Anyway this is mostly a dual timeline, taking place partially in 1945 and partially in 1999 with a small scene from 1976. In 1945, it details the story of Bea and a bunch of other women who join the Women’s Auxiliary Service (Burma) known as the Wasbies. They run a sort of canteen where the men can get sandwiches, cakes, treats and tea as well as purchase little luxuries like cigarettes, razors, creams, soaps etc. They’re imperative for boosting the morale of the men and the women also provide a social aspect, attending dances and being friendly faces. The women become very close as they get closer and closer to the front lines and see and experience things that will change them forever. Most are from privileged backgrounds, some have husbands or brothers serving in the war.

In 1999, Aussie ex-pat Olivia is working as an intern for an art dealer and she goes to meet Beatrix for her boss, because the elderly widow has indicated she has something very valuable to sell. A freak snowstorm and an illness traps Olivia in the country with Bea, which leads to her hearing a lot of Bea’s story and attending a reunion of the Wasbies, where many things come to light. And Olivia will make choices about her own future as well, inspired by the somewhat crotchety old lady she’s come to admire.

I found this book so fascinating. The opening scene is intrigue and then both timelines are so equally interesting. I loved reading about Bea signing up for the Wasbies, wanting to contribute, meeting the other women and them forming bonds. There’s plenty of description of their duties as well as the conditions of their surroundings and also the local area – the oppressive heat, the insects, etc as well as the other challenges. It really gives you a clear picture of what it must’ve been like to be involved in the war this way, from the long days preparing and serving often hundreds of men, to the jungle setting. I don’t know much about Burma (which is now known as Myanmar) – it’s pretty limited to the invasion by Japan in WWII, which tore the country apart and the Burma Railway, which was responsible for the deaths of large numbers of Allied war prisoners. It was interesting to see it from a different perspective, not of a prisoner but from someone who was working in a different role, providing comfort and support in the best way they could, to fighting troops. They’re all women that volunteered, some of them giving up quite comfortable lives well away from war zones, in order to help and do their part, to try and give the men a bit of cheer and comfort in what were incredibly horrible times.

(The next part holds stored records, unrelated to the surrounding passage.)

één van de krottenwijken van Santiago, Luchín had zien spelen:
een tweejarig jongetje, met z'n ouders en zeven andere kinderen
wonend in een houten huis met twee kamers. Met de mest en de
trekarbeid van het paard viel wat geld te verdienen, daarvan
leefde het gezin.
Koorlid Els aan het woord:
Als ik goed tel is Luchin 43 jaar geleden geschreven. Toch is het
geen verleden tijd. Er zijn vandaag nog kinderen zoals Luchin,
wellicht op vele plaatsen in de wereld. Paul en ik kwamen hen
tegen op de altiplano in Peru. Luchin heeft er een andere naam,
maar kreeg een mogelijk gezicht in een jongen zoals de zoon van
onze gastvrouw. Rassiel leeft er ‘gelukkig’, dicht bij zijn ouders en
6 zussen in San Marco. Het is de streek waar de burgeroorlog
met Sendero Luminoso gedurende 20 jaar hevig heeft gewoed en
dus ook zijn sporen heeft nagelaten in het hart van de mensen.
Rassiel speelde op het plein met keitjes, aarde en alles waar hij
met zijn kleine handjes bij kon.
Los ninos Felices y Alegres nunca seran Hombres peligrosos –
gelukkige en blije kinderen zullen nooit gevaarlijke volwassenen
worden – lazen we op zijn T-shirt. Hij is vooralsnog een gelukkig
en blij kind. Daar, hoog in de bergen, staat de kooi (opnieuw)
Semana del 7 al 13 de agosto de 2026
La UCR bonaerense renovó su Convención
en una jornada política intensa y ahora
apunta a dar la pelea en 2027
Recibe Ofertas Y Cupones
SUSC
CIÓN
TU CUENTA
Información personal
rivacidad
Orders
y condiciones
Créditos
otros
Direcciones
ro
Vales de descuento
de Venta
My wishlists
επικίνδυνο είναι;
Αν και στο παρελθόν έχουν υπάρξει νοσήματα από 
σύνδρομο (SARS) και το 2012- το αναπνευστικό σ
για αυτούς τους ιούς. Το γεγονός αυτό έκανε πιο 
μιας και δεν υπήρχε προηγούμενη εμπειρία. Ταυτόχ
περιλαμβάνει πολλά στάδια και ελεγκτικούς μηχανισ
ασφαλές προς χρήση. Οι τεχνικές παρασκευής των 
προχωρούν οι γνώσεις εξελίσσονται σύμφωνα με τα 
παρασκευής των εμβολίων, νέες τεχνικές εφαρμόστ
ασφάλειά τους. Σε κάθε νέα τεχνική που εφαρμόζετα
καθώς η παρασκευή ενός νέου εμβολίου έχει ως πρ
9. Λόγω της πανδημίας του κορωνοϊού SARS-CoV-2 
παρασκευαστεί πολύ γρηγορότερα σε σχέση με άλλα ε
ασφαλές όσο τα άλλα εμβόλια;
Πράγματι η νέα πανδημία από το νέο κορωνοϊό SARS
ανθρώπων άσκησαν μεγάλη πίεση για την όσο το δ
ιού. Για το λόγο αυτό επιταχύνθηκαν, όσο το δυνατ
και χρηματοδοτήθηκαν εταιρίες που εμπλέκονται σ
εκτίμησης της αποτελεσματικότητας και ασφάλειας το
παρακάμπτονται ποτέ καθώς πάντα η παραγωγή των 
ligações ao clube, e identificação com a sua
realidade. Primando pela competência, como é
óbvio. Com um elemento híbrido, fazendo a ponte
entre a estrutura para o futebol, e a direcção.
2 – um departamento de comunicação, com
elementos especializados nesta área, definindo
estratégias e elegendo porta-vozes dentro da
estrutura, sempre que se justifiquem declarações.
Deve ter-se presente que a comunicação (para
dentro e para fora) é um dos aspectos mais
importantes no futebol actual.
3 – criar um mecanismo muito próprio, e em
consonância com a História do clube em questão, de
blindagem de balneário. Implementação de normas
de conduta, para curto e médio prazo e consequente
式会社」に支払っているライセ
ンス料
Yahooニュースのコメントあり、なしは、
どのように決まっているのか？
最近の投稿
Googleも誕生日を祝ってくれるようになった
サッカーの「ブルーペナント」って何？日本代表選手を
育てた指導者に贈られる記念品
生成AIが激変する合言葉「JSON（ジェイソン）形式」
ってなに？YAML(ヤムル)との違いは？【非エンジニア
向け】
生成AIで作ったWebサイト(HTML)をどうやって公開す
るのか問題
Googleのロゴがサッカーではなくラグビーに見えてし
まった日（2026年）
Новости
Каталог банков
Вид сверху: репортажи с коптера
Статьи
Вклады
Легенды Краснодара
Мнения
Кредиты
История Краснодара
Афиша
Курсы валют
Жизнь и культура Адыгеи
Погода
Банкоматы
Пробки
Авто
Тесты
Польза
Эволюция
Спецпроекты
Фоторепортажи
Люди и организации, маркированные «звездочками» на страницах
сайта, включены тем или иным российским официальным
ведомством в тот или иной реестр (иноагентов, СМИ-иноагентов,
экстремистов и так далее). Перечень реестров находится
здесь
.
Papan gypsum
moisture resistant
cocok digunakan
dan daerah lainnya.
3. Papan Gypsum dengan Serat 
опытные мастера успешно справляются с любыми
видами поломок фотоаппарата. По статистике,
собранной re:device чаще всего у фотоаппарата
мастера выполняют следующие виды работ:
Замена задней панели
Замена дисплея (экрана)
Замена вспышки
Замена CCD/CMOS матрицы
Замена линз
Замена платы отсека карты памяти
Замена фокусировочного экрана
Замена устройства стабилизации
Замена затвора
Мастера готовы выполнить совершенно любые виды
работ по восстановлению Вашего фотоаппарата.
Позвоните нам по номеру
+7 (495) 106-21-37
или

In 1999, Olivia is lonely in London, she’s been working non-stop in an industry where it’s hard to get a good position and there’s a lot of competition. Her boss is demanding and thinks nothing of sending her on a trek to visit Beatrix a couple days before Christmas. By now Bea is in her 70s, living alone in a crumbling pile and she desperately needs money to fix the roof, which is why she’s considering selling something that means the world to her. She’s equal parts brusque and caring, tender and abrupt and it’s clear to Olivia she has a lot of stories to tell, which Olivia would love to hear. Especially about her time with the Wasbies and the other women. Olivia gets a chance to meet those remaining from the group and even more chance to understand what sort of things they experienced back in Burma, where some of the dangers weren’t from the local surroundings at all.

I really enjoyed the friendship that built between Olivia and Bea, built in such a short time but with such genuine warmth and feeling. Olivia hasn’t really made any connections since she moved to London from Australia but in meeting Bea, it gives her opportunity to make several different ones, some of which give her personal happiness and others which give her the courage to make decisions to further her career.

And the ending? So wonderfully satisfying.

9/10

Book #93 of 2021

The Last Reunion is book #40 of the Australian Women Writers Challenge

It also counts towards my participation in the Historical Fiction Reading Challenge for 2021 and is the 18th book completed.